In a dramatic twist to what was turning out to be a long-drawn terror trial, Ajmal Amir Kasab, the lone Lashkar-e-Toiba gunman captured alive during the 26/11 Mumbai attacks, surprised the special court trying him by confessing to his crimes today and asking the judge to end the hearings and just punish him.
“Mein apne aap ko nirdosh nahin batata hoon. Meri guzaarish hai ki mujhe turant saza sunai jaye. Mere trial ko khatam kar do sir. Mujhe bilkul confess karna tha. Jo kaha hai, woh kisi ke dabaav mein nahin bola hai. Apni marzi se bayaan de raha hoon. Mere confession ko record kar do (I am not saying I am innocent. I am requesting the court to deliver its judgment immediately. Sir, please conclude my trial with this confession. I am not acting under duress and I am confessing completely willingly. Please record my confession),” Kasab said.
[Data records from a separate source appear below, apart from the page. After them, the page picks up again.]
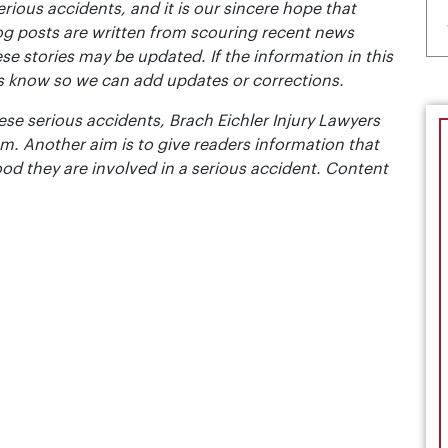
erious accidents, and it is our sincere hope that
og posts are written from scouring recent news
se stories may be updated. If the information in this
t us know so we can add updates or corrections.
se serious accidents, Brach Eichler Injury Lawyers
m. Another aim is to give readers information that
ood they are involved in a serious accident. Content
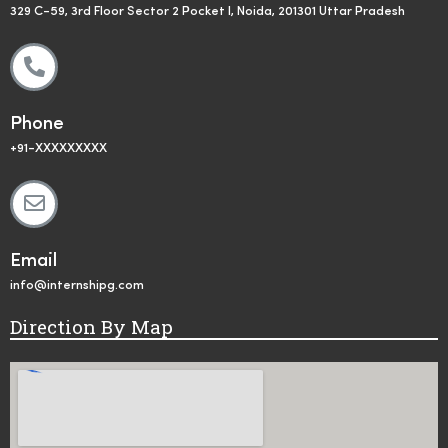
329 C-59, 3rd Floor Sector 2 Pocket I, Noida, 201301 Uttar Pradesh
Phone
+91-XXXXXXXXX
Email
info@internshipg.com
Direction By Map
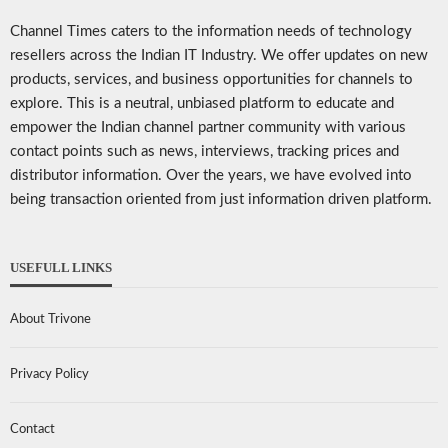
Channel Times caters to the information needs of technology
resellers across the Indian IT Industry. We offer updates on new
products, services, and business opportunities for channels to
explore. This is a neutral, unbiased platform to educate and
empower the Indian channel partner community with various
contact points such as news, interviews, tracking prices and
distributor information. Over the years, we have evolved into
being transaction oriented from just information driven platform.
USEFULL LINKS
About Trivone
Privacy Policy
Contact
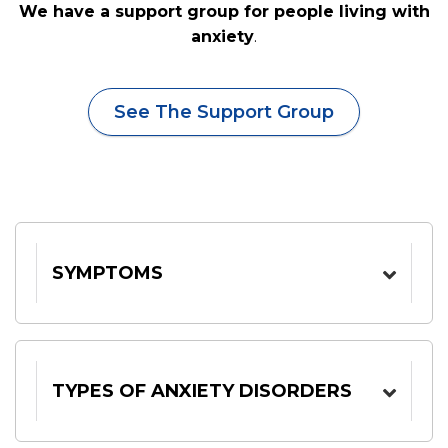
We have a support group for people living with
anxiety
.
See The Support Group
SYMPTOMS
TYPES OF ANXIETY DISORDERS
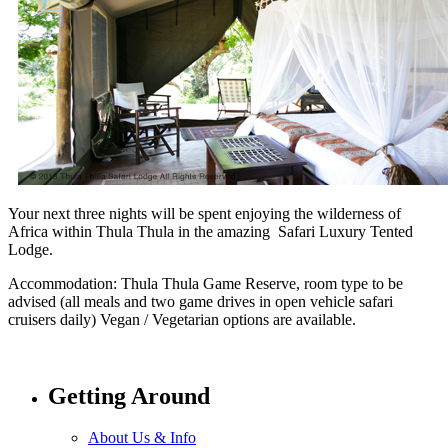
Your next three nights will be spent enjoying the wilderness of
Africa within Thula Thula in the amazing Safari Luxury Tented
Lodge.
Accommodation: Thula Thula Game Reserve, room type to be
advised (all meals and two game drives in open vehicle safari
cruisers daily) Vegan / Vegetarian options are available.
Getting Around
About Us & Info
Through the day’s court proceedings, a calm and composed Kasab, 21, clinically narrated his journey from a decorator in a small shop in Pakistan’s Jhelum district to a Lashkar jehadi who ended up becoming the face of the unprecedented attack on the metropolis in which 166 were killed nearly eight months ago.
While much of what Kasab said in court has already been known through the prosecution case, the Lashkar man claimed that an Indian jehadi with the alias Abu Jundal taught him and his accomplices Hindi in one of the many camps they were trained. Besides, Kasab also named Lashkar operations chief Zaki-ur-Rehman Lakhvi, and handlers Abu Hamza and Kahfa, along with Abu Jundal, among the four ustaads who trained the attackers.